With a title like Best By Far, I was incredibly skeptical to even give Stro that first rotation. The raw bragadocio and hyperbolic superlatives of come-up hip-hop are not usually my favorite part of the culture; I can often do with something a bit more subtle and content-driven than simply saying you’re the best. However after my first listen, it became apparent that Stro is asserting his top-tier status in the game as a refreshing throwback to the early 90s sound when straight-up rapping was all it took to showcase your bonafides. Similies, metaphors, crazy flows, weird voices–the dude does it all on the 10 track tape.
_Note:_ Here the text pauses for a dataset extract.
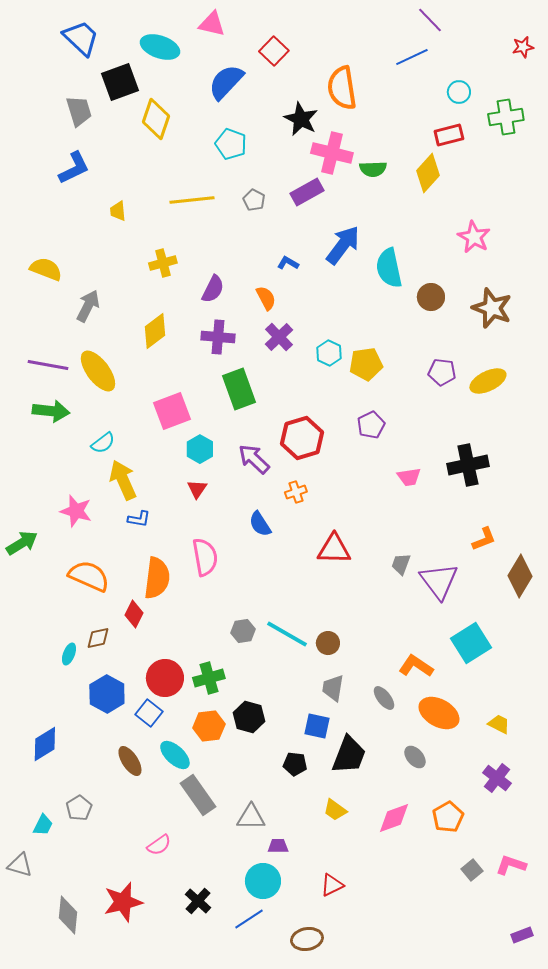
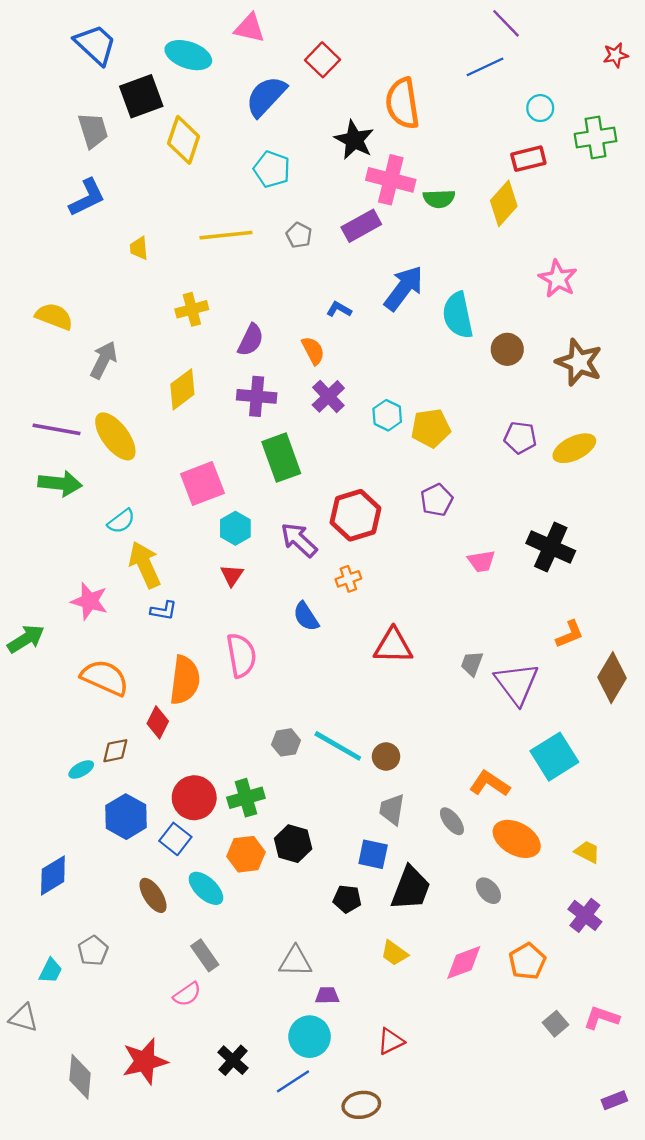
black cross: (468, 465) -> (551, 547), turned 36
cyan ellipse: (69, 654) -> (81, 769), turned 40
gray rectangle: (198, 795) -> (205, 955), moved, size x0.7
As he scrolls through the channels of musical influence throughout the album, often lacing interludes and tracks with obscure quotes from the likes of Method Man to The Boondocks, Stro is having just as much fun on the album as he is spitting rhymes left and right. He ends the album with insightful bars on “Love or Doe” but also stands out on satirical tracks like “That Time I Got High” or “Cocky Shit”. The standout track of the album hands down is “Live At The BBQ ’16”, which is a not-so-subtle nod to Nas’ first big rap cameo on the Main Source’s classic early 90s joint. Be sure to give Stro a spin by clicking on the download link below.